Both the Canadian Conference of the Arts (CCA) and ACTRA pinned the blame for our broadcasting system’s issues squarely on the broadcasters for overspending on foreign content.

The CCA, which provides research and analysis on public policies affecting the arts and Canadian cultural institutions and industries, suggested, using words we’ve heard steadily for a week and a half, that the Commission consider re-regulating cable rates in order to “re-balance the system”, and to “bring back regulations so that broadcasters fulfill their Canadian programming obligations.”

“Your responsibilities are specifically to use all the tools at your disposal, including regulation, to make sure Canadians have access to home-grown quality programming as ordered by Parliament,” said CCA national director Alain Pineau. “If the market cannot deliver on that front, Parliament has mandated you to intervene. This is your historical role.”

CRTC Konrad von Finckenstein seemed somewhat taken aback by Pineau’s directive, adding it “goes without saying” that the Commission would do “everything possible to implement the Broadcasting Act,” but suggested re-regulation was “basically a return to yesterday.”

“Aren’t we trying to get a marriage between a competitive marketplace and the objectives of the Broadcasting Act?” he asked Pineau. “Rather than going the route you suggest of re-regulating cable rates and mandating output, what we have been trying to do for the last 10 years is exactly the opposite. We’re trying to make sure to regulate the competitive market so it produces that outcome by taking away as much of the regulation as possible in order to allow the system to generate as many resources as it can.”

The CCA also recommended the CRTC impose a Canadian programming expenditure (CPE) of 30% of private broadcasters’ gross revenue, with 6% spent on scripted comedy and drama.
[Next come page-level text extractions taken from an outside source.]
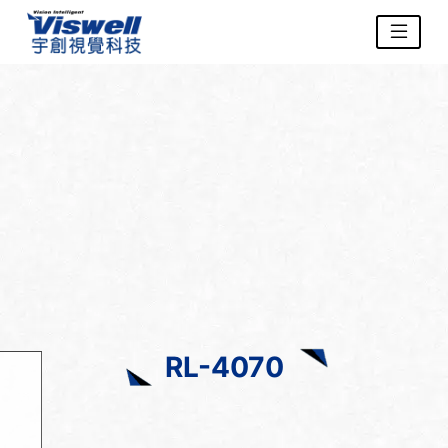
RL-4070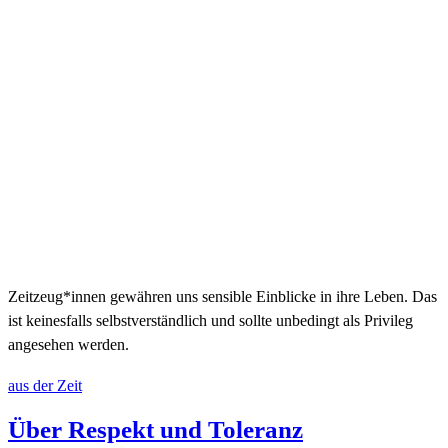
Zeitzeug*innen gewähren uns sensible Einblicke in ihre Leben. Das
ist keinesfalls selbstverständlich und sollte unbedingt als Privileg
angesehen werden.
aus der Zeit
Über Respekt und Toleranz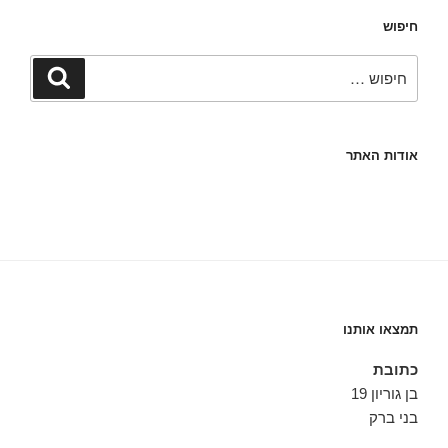
חיפוש
חפש:
חיפוש
אודות האתר
תמצאו אותנו
כתובת
בן גוריון 19
בני ברק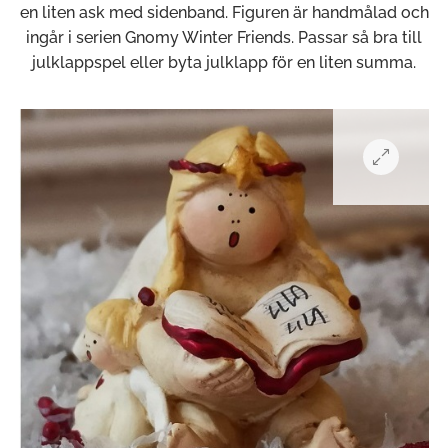
en liten ask med sidenband. Figuren är handmålad och
ingår i serien Gnomy Winter Friends. Passar så bra till
julklappspel eller byta julklapp för en liten summa.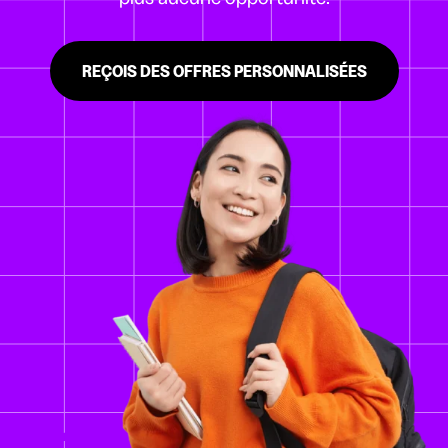
REÇOIS DES OFFRES PERSONNALISÉES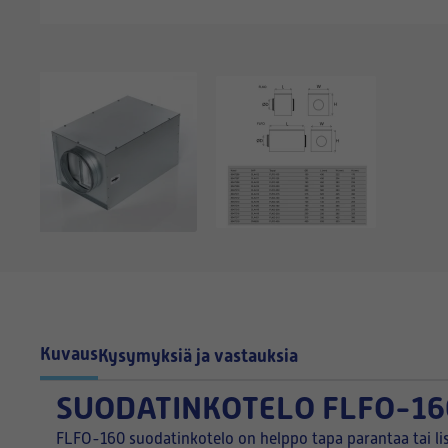
Kuvaus
Kysymyksiä ja vastauksia
SUODATINKOTELO FLFO-16
FLFO-160 suodatinkotelo on helppo tapa parantaa tai li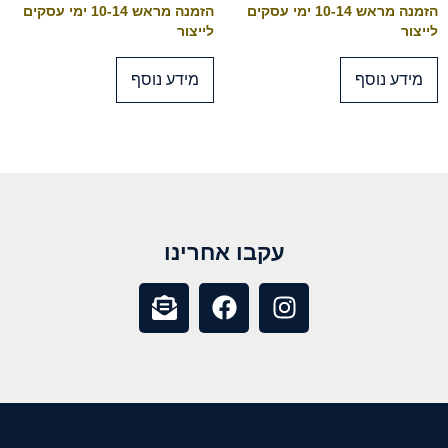
הזמנה מראש 10-14 ימי עסקים
הזמנה מראש 10-14 ימי עסקים
לייצור
לייצור
מידע נוסף
מידע נוסף
עקבו אחרינו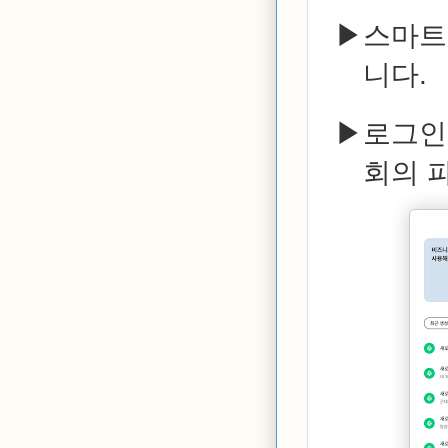
스마트
니다.
로그인
회의 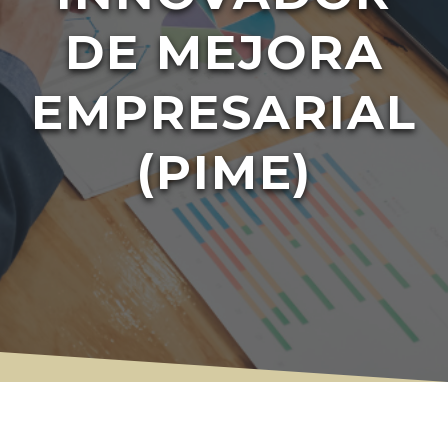
DE MEJORA
EMPRESARIAL
(PIME)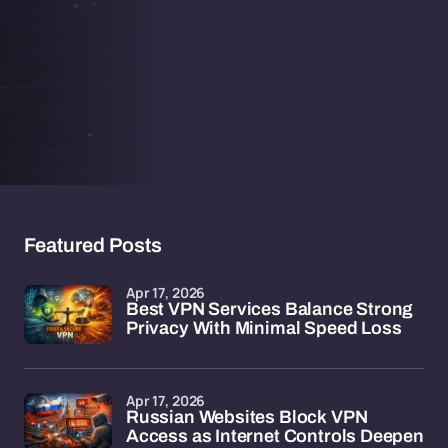
Featured Posts
Apr 17, 2026
Best VPN Services Balance Strong
Privacy With Minimal Speed Loss
Apr 17, 2026
Russian Websites Block VPN
Access as Internet Controls Deepen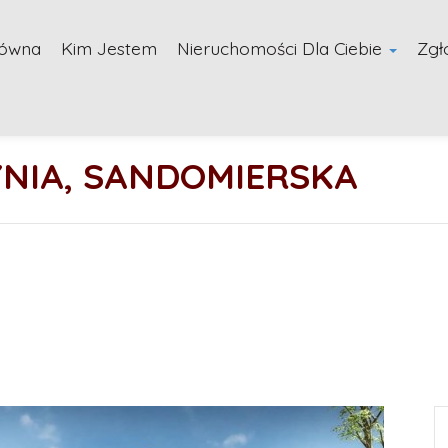
łówna
Kim Jestem
Nieruchomości Dla Ciebie
Zgł
YNIA, SANDOMIERSKA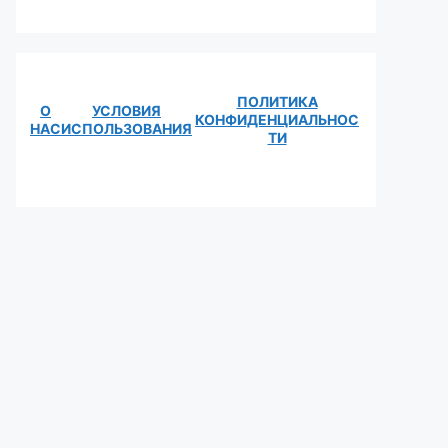
ПОЛИТИКА
О
УСЛОВИЯ
КОНФИДЕНЦИАЛЬНОС
НАС
ИСПОЛЬЗОВАНИЯ
ТИ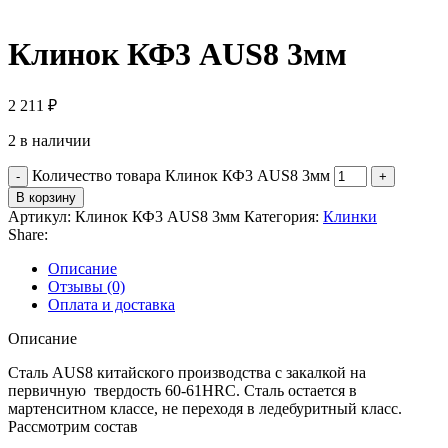
Клинок КФ3 AUS8 3мм
2 211
₽
2 в наличии
Количество товара Клинок КФ3 AUS8 3мм
В корзину
Артикул:
Клинок КФ3 AUS8 3мм
Категория:
Клинки
Share:
Описание
Отзывы (0)
Оплата и доставка
Описание
Сталь AUS8 китайского производства с закалкой на
первичную твердость 60-61HRC. Сталь остается в
мартенситном классе, не переходя в ледебуритный класс.
Рассмотрим состав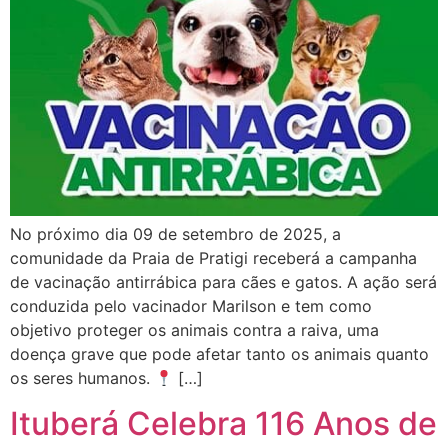
No próximo dia 09 de setembro de 2025, a
comunidade da Praia de Pratigi receberá a campanha
de vacinação antirrábica para cães e gatos. A ação será
conduzida pelo vacinador Marilson e tem como
objetivo proteger os animais contra a raiva, uma
doença grave que pode afetar tanto os animais quanto
os seres humanos.
[…]
Ituberá Celebra 116 Anos de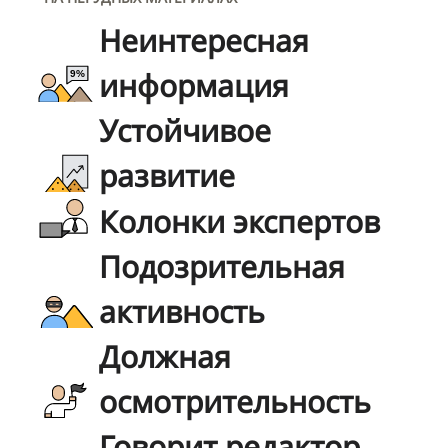
Неинтересная
информация
Устойчивое
развитие
Колонки экспертов
Подозрительная
активность
Должная
осмотрительность
Говорит редактор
It further suggested imposing a requirement on each OTA broadcaster to schedule at least two hours each week in the 8-to-11 p.m. timeslot Sunday through Friday for drama or scripted comedy, and recommended it be calculated quarterly to ensure even distribution throughout the year.

ACTRA echoed the CCA’s suggestion of including two hours of Canadian content per week in prime time, though suggested that long-form documentary and children’s programming on conventional services are also “vulnerable genres” that have been “increasingly relegated to specialty services.”
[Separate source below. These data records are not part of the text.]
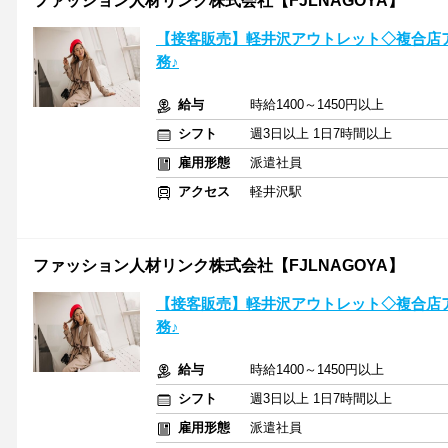
ファッション人材リンク株式会社【FJLNAGOYA】
【接客販売】軽井沢アウトレット◇複合店ア
務♪
給与
時給1400～1450円以上
シフト
週3日以上 1日7時間以上
雇用形態
派遣社員
アクセス
軽井沢駅
ファッション人材リンク株式会社【FJLNAGOYA】
【接客販売】軽井沢アウトレット◇複合店ア
務♪
給与
時給1400～1450円以上
シフト
週3日以上 1日7時間以上
雇用形態
派遣社員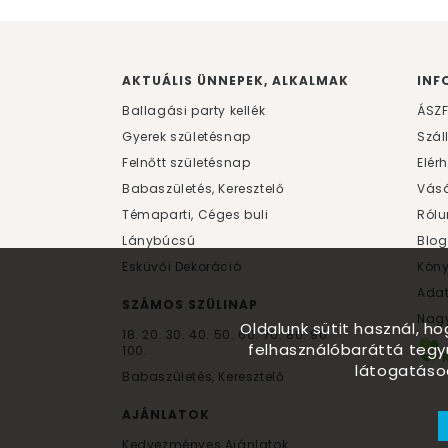
AKTUÁLIS ÜNNEPEK, ALKALMAK
INF
Ballagási party kellék
ÁSZ
Gyerek születésnap
Szál
Felnőtt születésnap
Elér
Babaszületés, Keresztelő
Vásá
Témaparti, Céges buli
Rólu
Lánybúcsú
Blog
Esküvői Dekoráció
Kön
Ada
SZÁMOS SZÜLINAP
Nagy
Oldalunk sütit használ, h
18.
20.
30.
40.
50.
60.
70.
80.
90.
felhasználóbaráttá tegy
100.
látogatáso
Babaszületés, Keresztelő
AJÁNLATOK
Kedvezményes Ajánlatok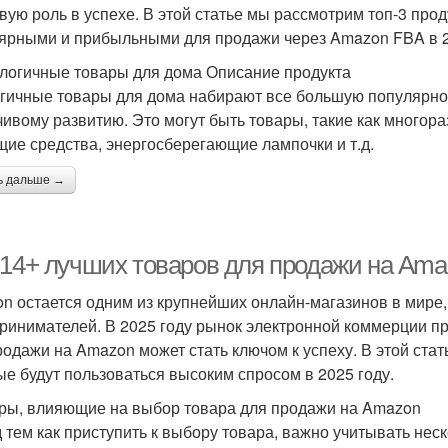
вую роль в успехе. В этой статье мы рассмотрим топ-3 прод
ярными и прибыльными для продажи через Amazon FBA в 2
ологичные товары для дома Описание продукта
гичные товары для дома набирают все большую популярнос
чивому развитию. Это могут быть товары, такие как много
щие средства, энергосберегающие лампочки и т.д.
ь дальше →
-14+ лучших товаров для продажи на Amaz
n остается одним из крупнейших онлайн-магазинов в мире
ринимателей. В 2025 году рынок электронной коммерции п
родажи на Amazon может стать ключом к успеху. В этой ста
ые будут пользоваться высоким спросом в 2025 году.
ры, влияющие на выбор товара для продажи на Amazon
 тем как приступить к выбору товара, важно учитывать нес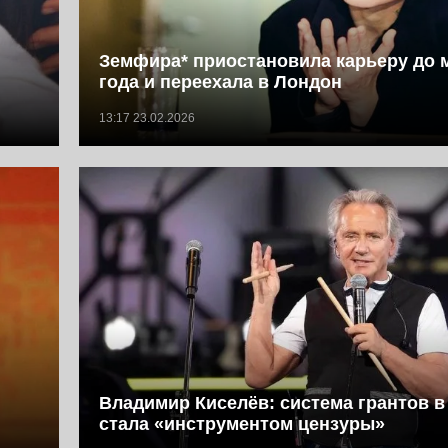
Земфира* приостановила карьеру до 
года и переехала в Лондон
13:17 23.02.2026
Владимир Киселёв: система грантов в
стала «инструментом цензуры»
“We can, and we must, develop a contemporary television policy that will meet the dual objectives of strengthening Canada’s domestic broadcasting industry and providing Canadian audiences with the opportunity to enjoy the best programming we can offer,” said national president Ferne Downey.

In a colourful presentation which included appearances by Canadian actors Nicholas Campbell and Wendy Crewson, ACTRA national executive director Stephen Waddell suggested broadcasters should focus on the new advertising opportunities such as on video-on-demand, local avails and targeted dynamic ad insertions to generate additional revenues.

“And they should take that money and they should spend it on putting more red on this prime time chart”, he said, gesturing to the prime time grids of CTV and Global (pictured below) which showed U.S. and foreign programming highlighted in blue (a lot), and Canadian programming in red (not so much).

APTN may have been one of the most congenial broadcasters to appear at the hearing to date, with even von Finckenstein noting his approval of the “tone” of its low key submission.

Remarking that value for signal – and the resulting new fee – seems almost a given, the network suggested that there may be a need to consider some protective or re-balancing (there’s that word again) measures for smaller players in the system through a public process.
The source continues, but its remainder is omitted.